I'm very happy with Conchango's Scrum for Team System and hey, to install that I just had to upload a new process template from Team Explorer. No mess no fuss.
Once you do get the configuration and installation out of the way, eScrum looks interesting. It's got a nice dashboard for tracking your sprint, lets you keep on top of the daily Scrum electronically, and offers a bevy of Scrum reports like burndowns, metrics, and a product summary (none of which I have seen because I didn't take it that far when setting it up).
There are problems with the setup (even though I didn't finish). For example the SharePoint template contains entry into the Links list pointing to http://eScrum and http://eTools, none of which are correct so you have to fix this (and frankly, I don't even know what the eTools link is supposed to be). The SharePoint templates are just custom lists with a few extra fields, nothing special here. Even the logo for the site was broken in the template so it's obviously this is either rushed or nobody cares about the quality of presentation of the tool (and I wouldn't call this a 1.0 release).

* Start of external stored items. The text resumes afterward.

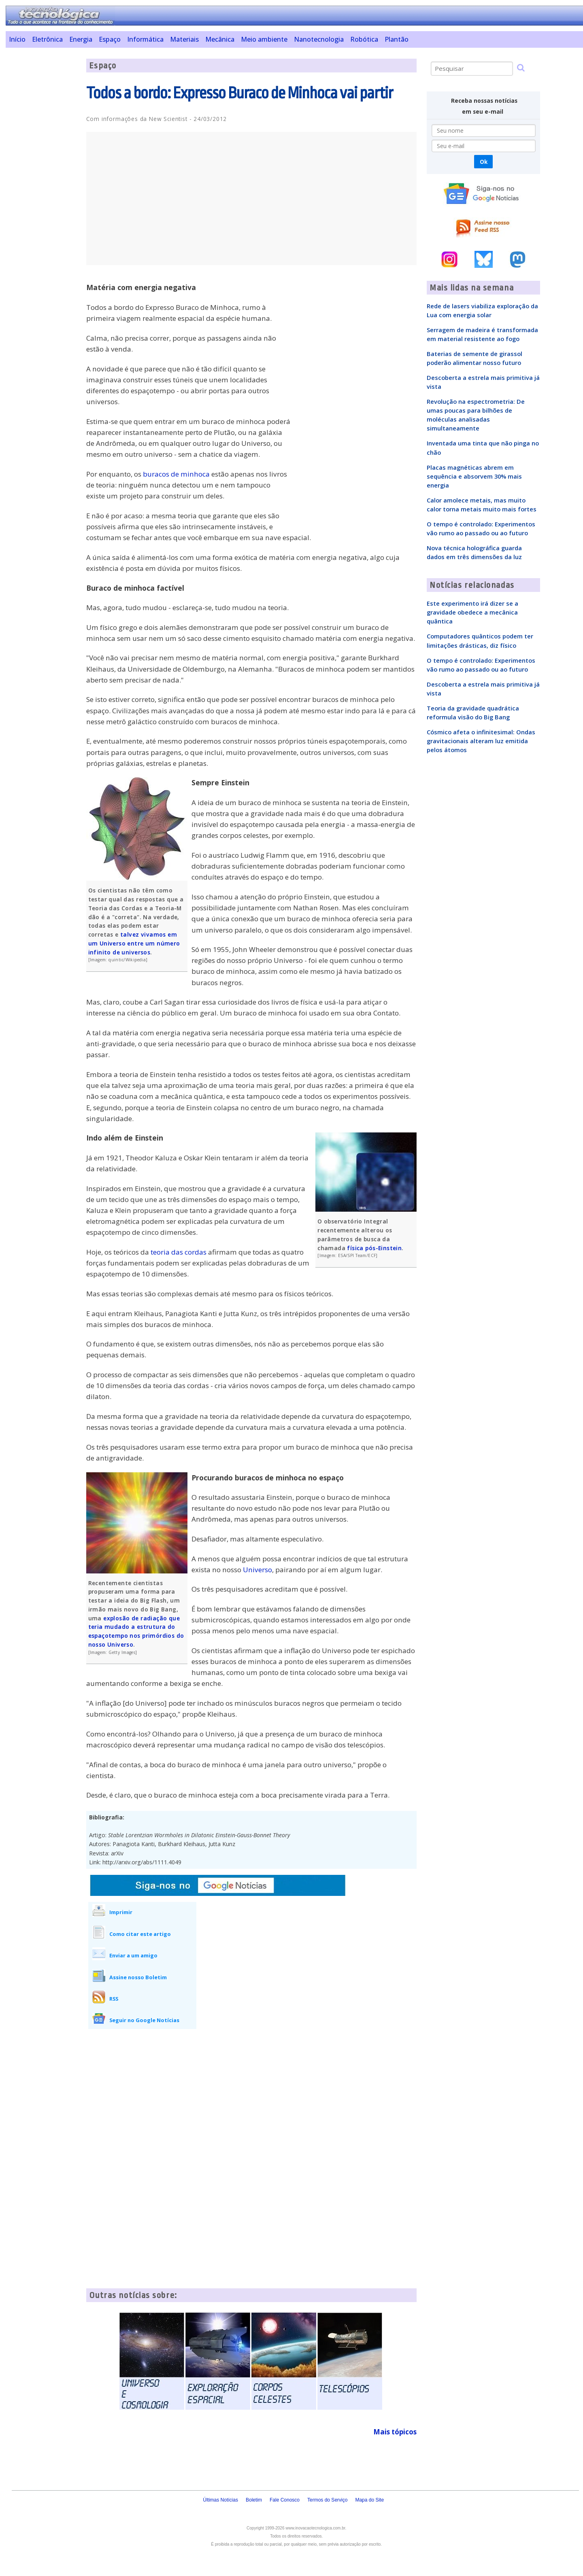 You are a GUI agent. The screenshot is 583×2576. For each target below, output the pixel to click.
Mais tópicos (395, 2431)
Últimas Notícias (220, 2500)
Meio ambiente (264, 39)
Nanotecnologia (319, 39)
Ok (483, 161)
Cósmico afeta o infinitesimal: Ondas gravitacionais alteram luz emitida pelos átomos (481, 741)
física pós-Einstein (374, 1248)
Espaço (110, 39)
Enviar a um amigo (133, 1955)
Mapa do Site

Other things that immediately are a problem I had with this, you had to modify an XML config file every time you needed to add a project (and it's called a "Group" inside of the config file). Maybe you can do it through the web UI, but it looked to me like you had to modify this for each project.
I think for any kind of adoption, Microsoft needs to put together an installer for this as we don't all have a day to kill configuring a tool that should be seamless (after all, it's just a website and a TFS template remember). They also should have some documentation/guidance on this. From the looks of what I could get up and running there's very little actual "guidance" on using the tool and frankly, from the websites there's very little anything about this tool. Does MS think you install it (assuming you have the gumption to go through the entire process) and it'll just work and people will understand it? Even Scrum for Team System has nice documentation written on the process that goes along with the tool. Tools and technologies alone do not make for a good package.
If you want to use Scrum with TFS, stick to Conchango's Scrum For Team System template. It has it's own share of flaws but installs in about 5 minutes.